Moller
has worked with the FAA to
develop certification standards for powered lift vehicles -
certification of the Skycar is expected within a few years.
Greater engine efficiency will permit
the Skycar to carry a 20% greater payload, approximately 240
lbs - one additional passenger or more luggage.
Greater engine efficiency and lighter
electronics will permit evolution to a 6-passenger vehicle
(but not larger - 6 passengers pushes the limit of this
technology) - the larger vehicle could carry more cargo
instead of more passengers, or be modified for rescue,
ambulance, as well as military uses.
Noise cancellation technology and
advanced fan design can be employed to provide additional
noise abatement.
Lightning strike and de-icing remain to
be addressed, but many potential solutions are available from
other aircraft experience.
About the
authors
Henry Lahore became interested in the Moller M400
skycar while working in a preliminary design team in Boeing
Defense & Space Group, where his job as a systems
engineer was to investigate new technologies with potential
military and commercial markets that would be viable in a 5
to 15-year time horizon. Prior to that he worked on
autonomous air, ground, and underwater vehicles.
He initiated an investigation of the Skycar design which
concluded that the concept was not only feasible, it was
elegant. Although Boeing has not broken with their
long-standing policy of ignoring small aircraft, Henry has
continued to be very interested in the Skycar.
Henry believes that the Skycar mass transportation
proposal is realistic and inevitable. He hopes his efforts
will enable it to happen years sooner than otherwise.
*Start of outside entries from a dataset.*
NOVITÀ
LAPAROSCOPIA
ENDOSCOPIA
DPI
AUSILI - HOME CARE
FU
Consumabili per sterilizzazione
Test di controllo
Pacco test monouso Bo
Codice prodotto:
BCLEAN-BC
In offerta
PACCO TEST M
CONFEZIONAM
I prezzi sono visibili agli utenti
He is on the technical advisory board for Moller
International and working at Boeing.
Henry's wife, Judy Lahore, wrote up the
original Skycar
presentation while she was a technical writer at Boeing, and
continues to be very interested in the concept.
V - QUOTATIONS
Mark my word: A combination
airplane and motor car is coming. You may smile. But it will
come . . . .
Henry Ford, 1940
The roads to support them
[autos], inadequate though they are, cost as much as a small
war; the analogy is a good one, for the casualties are on the
same scale.
A. C. Clarke, Profile
of the Future, 1984
The automobile is the
paradoxical example of a luxury object that has been devalued
by its own spread. But this practical devaluation has not yet
been followed by an ideological devaluation.
Andre Gortz, as
reported in USA Today, Sept. 1989
Cars confer on their owners
virtually limitless freedom as long as their numbers remain
limited.
Michael Renner, Worldwatch,
June 1988, pg 46
Cars are an urban thrombosis .
. . that slowly deprives the city of its lifeblood.
Kirkpatrick Sale,
quoted in Worldwatch, June 1988, pg 46
The high speed rail is a plan
for the economically illiterate.
Herb Kelleher,
Southwest Airlines CEO, quoted in Railway Age,
April 1991, pg 49
Why is it so difficult to
replace the auto? Cars do the best job of transporting us and
our belongings from exactly where we are to exactly where we
want to go at the time, velocity, and route of our choice, in
privacy, and with relative security from assault or bad
weather.
Judy Lahore, 1991
The auto, when introduced, was
5 times as fast, and as convenient as, the horse; as soon as
it became affordable, people gave up the horse - the Skycar
is 5 times as fast, and as convenient as, the auto;
therefore...!
Judy Lahore, 1991
I have been very impressed
with Moller's work, he knows what he is doing, and has been
systematically and correctly addressing the technical issues.
. . . It's really a breakthrough for the type and concept,
and it has merits from a cost standpoint that show promise to
be a future personal transportation system. John Zuk,
Chief, NASA's Office of Civil Transport
Every country that had
developed the affluence to afford individual mobility opts
for it.
David Cole, Audubon
Magazine, May 1993
If the telephone industry were
operating at 1900 levels of productivity, it would need 4
billion workers to do today's job. EastsideWeek,
July 7 ,1993
Show me a man over thirty who
regularly takes the bus, and I will show you a life failure - quote from a mass transit official. Edge City, pg
130
The best way to predict the
future is to invent it. Alan Key
The physical layout of our
society requires cars. No mass ground transit arrangement can
rival an automobile's comfort, privacy, and flexibility of
route and schedule. (the most-used public ground
transportation - even among the poor - is the taxicab).
J. Baldwin, "Green Cars", in Garbage,
June/July 1993
The best invention makes you
forget how you ever lived without it. Anonymous
The forces to bring about the
change in personal transportation are already present and
well known: clean-air regulations; the local and global
pollution from fossil fuel engines; the finitude of petroleum
supplies; growing concerns about congestion and safety.